Instructions to follow >> Within the data, how many lines hold the word "Wizard"? Answer with nothing but the number.

[Saved data entries]
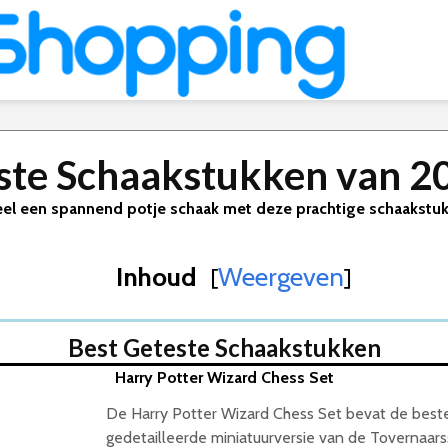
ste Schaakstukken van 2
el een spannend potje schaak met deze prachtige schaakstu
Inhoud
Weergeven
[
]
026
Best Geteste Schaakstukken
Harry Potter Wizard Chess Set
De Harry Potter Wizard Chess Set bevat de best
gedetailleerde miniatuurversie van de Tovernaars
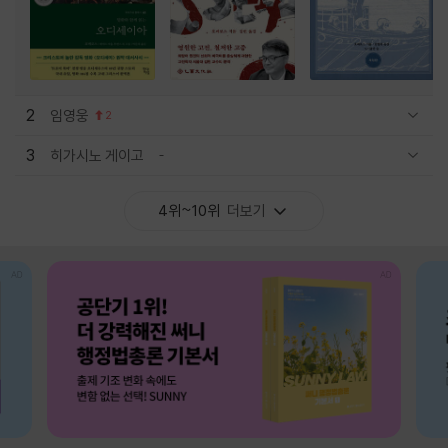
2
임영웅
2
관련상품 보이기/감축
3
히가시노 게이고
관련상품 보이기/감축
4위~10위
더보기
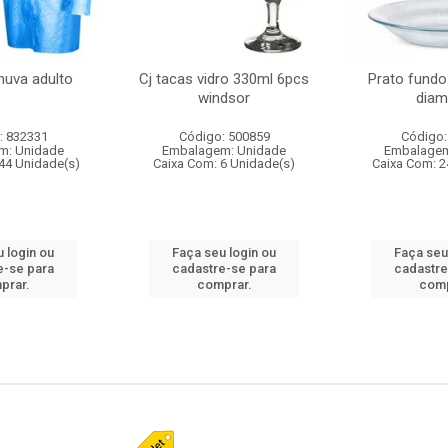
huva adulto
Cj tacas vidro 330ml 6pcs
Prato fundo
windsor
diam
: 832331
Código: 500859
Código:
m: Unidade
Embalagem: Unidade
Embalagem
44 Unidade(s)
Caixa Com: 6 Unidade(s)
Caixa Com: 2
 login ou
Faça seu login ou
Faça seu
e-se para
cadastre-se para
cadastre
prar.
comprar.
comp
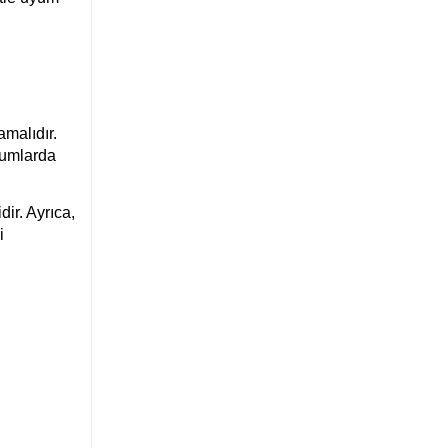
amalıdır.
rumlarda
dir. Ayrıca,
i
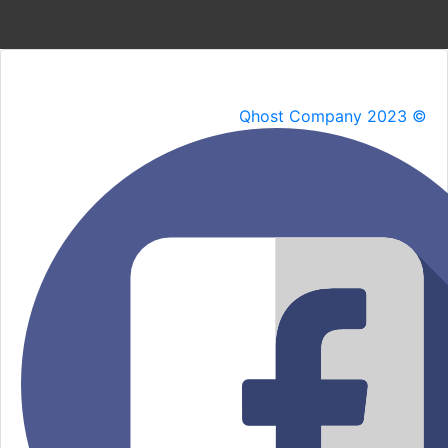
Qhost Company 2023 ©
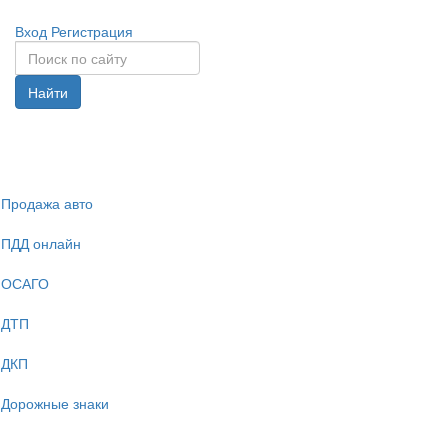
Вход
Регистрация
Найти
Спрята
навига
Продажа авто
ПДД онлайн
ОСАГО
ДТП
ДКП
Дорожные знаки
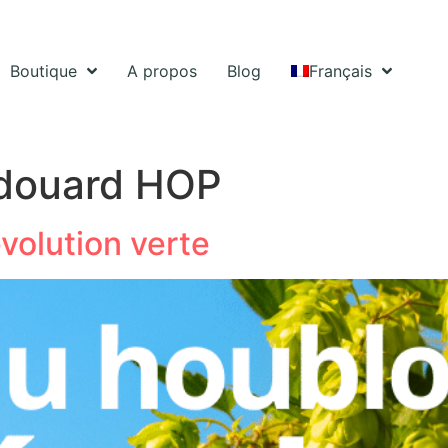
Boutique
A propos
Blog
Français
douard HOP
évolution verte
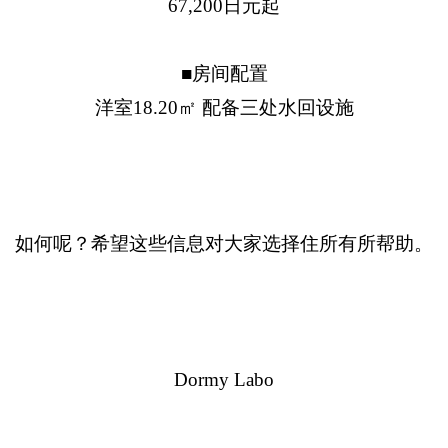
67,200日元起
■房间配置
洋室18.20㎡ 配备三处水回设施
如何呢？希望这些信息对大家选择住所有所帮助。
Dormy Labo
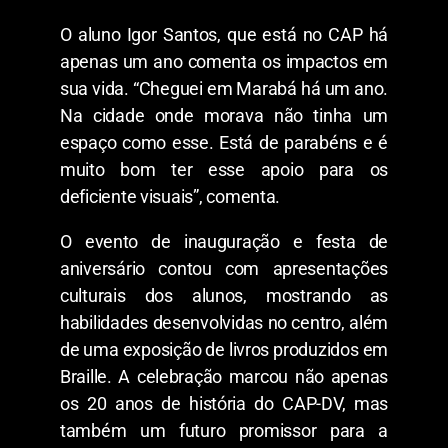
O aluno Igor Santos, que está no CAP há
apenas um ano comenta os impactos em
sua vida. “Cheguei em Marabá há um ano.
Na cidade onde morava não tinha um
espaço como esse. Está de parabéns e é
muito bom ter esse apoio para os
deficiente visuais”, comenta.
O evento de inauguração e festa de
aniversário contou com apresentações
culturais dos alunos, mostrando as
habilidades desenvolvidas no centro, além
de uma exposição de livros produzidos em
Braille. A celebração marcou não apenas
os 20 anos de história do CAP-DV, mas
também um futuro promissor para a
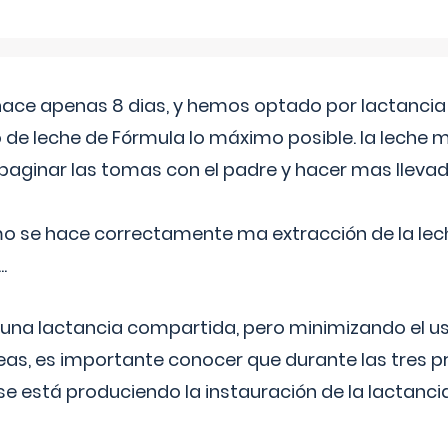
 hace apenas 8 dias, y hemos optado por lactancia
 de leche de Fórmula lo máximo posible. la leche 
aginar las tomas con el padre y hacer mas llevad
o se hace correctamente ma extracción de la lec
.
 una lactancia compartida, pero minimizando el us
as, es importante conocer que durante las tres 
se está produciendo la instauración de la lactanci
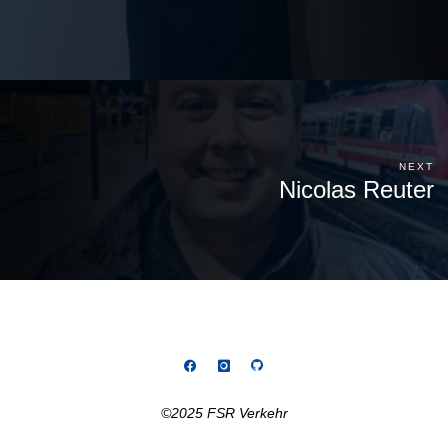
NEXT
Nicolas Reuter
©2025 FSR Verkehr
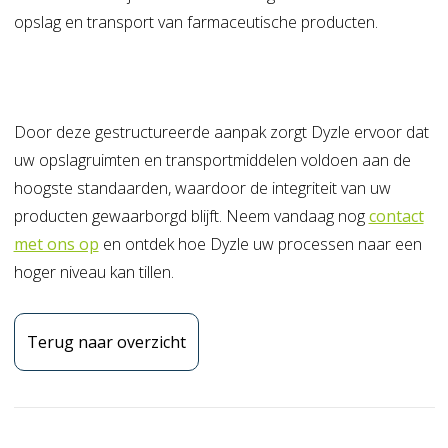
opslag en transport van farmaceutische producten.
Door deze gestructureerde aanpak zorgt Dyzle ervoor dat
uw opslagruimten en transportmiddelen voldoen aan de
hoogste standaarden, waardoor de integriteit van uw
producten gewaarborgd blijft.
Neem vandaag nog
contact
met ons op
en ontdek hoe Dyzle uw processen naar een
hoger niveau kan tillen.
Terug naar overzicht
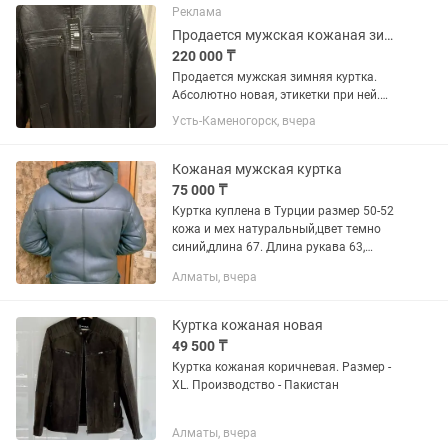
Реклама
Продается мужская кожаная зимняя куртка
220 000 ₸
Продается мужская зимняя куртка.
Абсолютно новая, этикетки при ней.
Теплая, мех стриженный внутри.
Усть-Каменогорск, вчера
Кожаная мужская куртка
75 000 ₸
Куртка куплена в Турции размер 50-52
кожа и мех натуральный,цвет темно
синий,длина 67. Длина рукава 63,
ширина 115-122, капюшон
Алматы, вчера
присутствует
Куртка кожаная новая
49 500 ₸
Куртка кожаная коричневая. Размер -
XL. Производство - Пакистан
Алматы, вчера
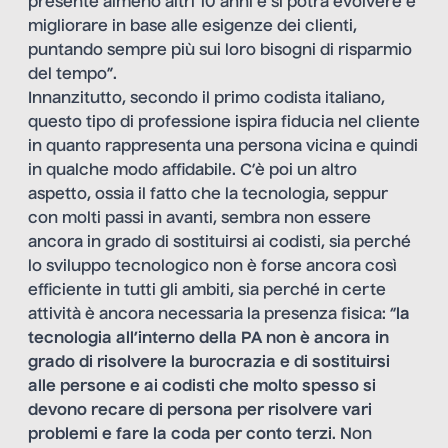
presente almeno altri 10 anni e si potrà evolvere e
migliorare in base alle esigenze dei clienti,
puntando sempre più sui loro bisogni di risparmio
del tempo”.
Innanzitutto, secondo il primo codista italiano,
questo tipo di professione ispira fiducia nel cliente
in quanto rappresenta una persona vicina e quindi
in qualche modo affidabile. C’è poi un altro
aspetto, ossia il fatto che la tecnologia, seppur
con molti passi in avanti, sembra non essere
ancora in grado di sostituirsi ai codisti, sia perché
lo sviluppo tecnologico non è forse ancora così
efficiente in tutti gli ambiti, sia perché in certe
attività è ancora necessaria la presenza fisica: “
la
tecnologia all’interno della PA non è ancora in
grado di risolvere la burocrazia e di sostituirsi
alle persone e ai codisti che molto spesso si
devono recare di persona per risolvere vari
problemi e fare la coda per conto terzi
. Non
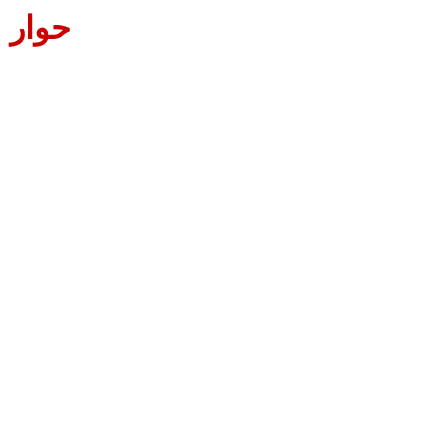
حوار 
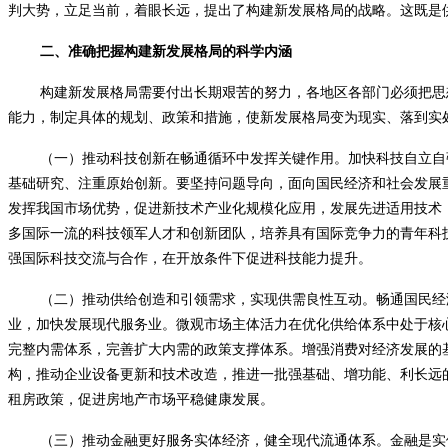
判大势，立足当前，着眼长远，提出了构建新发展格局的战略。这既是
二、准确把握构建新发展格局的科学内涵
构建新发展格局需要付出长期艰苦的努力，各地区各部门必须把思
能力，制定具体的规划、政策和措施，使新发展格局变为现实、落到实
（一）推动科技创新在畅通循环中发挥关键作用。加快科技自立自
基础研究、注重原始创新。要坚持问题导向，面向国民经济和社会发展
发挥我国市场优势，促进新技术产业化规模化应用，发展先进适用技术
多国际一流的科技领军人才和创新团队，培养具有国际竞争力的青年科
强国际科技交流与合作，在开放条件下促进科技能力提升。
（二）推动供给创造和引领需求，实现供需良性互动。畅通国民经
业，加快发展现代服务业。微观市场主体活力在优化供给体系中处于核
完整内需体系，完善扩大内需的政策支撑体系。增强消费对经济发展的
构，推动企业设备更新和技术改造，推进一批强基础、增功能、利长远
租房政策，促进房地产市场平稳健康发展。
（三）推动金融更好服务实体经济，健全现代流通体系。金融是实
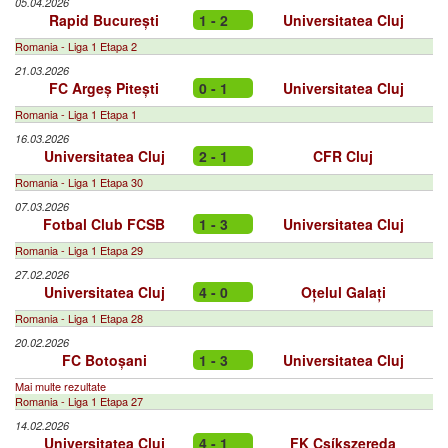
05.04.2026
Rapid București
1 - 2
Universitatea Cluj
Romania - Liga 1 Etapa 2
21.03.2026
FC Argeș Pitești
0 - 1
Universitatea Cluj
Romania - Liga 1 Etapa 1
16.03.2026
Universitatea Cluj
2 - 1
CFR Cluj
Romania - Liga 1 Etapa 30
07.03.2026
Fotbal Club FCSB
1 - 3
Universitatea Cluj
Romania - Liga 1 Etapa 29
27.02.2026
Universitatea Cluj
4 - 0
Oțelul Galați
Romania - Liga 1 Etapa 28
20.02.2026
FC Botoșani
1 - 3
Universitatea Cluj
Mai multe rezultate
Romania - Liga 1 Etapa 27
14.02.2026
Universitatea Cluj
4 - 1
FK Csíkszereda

Written solution >> 2